Ovviamente lo pensano soprattutto gli elettori Dem, ma anche gli indipendenti.
Questo è tanto o poco? Tanto rispetto al dato di Kamala Harris (il 7% pensa la stessa cosa di lei) ma anche molto di più rispetto a Trump quattro mesi fa (26%). Insomma, il confronto con Harris potrebbe aver fatto male all’immagine dell’ex Presidente.
Per mettere tutto in prospettiva, però, ricordiamo che quattro mesi fa il 54% degli elettori pensava che l’età di Biden avesse un impatto sul suo mandato presidenziale.
Tutto il resto: missione compiuta per Jimmy Carter, Harris su Fox, Rafa Nadal
📬 Jimmy Carter ce l’ha fatta. Grazie al voto per posta in Georgia, l’ex presidente, che il 1° ottobre ha compiuto 100 anni, è riuscito a votare per Kamala Harris.
📺 Kamala Harris si è fatta intervistare per mezz’ora su Fox News, canale televisivo notoriamente di destra. L’intervista è stata tesa ed è stata interpretata come un tentativo di Harris di recuperare in un momento non facilissimo. Fra l’altro Harris potrebbe presto apparire in un altro media a lei avverso, il podcast di Joe Rogan.
🤝 Forse la politica americana si sta lentamente riallieando, secondo Nate Silver. Gli stati Dem votano più a destra, quelli GOP più a sinistra.
🎾 In occasione del ritiro dal tennis di Rafa Nadal, YouGov ha inserito il suo nome nella batteria di personalità su cui chiede l’opinione degli elettori, insieme ai candidati e ai leader politici. Negli USA non è molto noto, e sappiate che chi lo conosce tendenzialmente lo apprezza.
Ulteriori letture
Harris non si è fatta intervistare solo da Fox News, ma anche da una serie di trasmissioni televisive o online minori (si è parlato molto settimana scorsa dell’intervista nel podcast sulla sessualità “Call her daddy”).
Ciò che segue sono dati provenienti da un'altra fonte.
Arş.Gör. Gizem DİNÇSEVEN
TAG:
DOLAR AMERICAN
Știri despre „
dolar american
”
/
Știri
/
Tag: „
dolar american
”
Si tratta di una strategia non tradizionale di microtargeting, scrive fra gli altri il Los Angeles Times.
Fino a poco tempo fa i miliardari del tech che sostenevano i Repubblicani erano mosche bianche; oggi invece ci sono e si fanno sentire, a partire ovviamente da Elon Musk. Ma perché? Se lo chiede l’Atlantic. Spoiler: c’entrano i soldi.
Quanto saranno precisi (o imprecisi) i sondaggi quest’anno? Un articolo del New York Times con tanti grafici.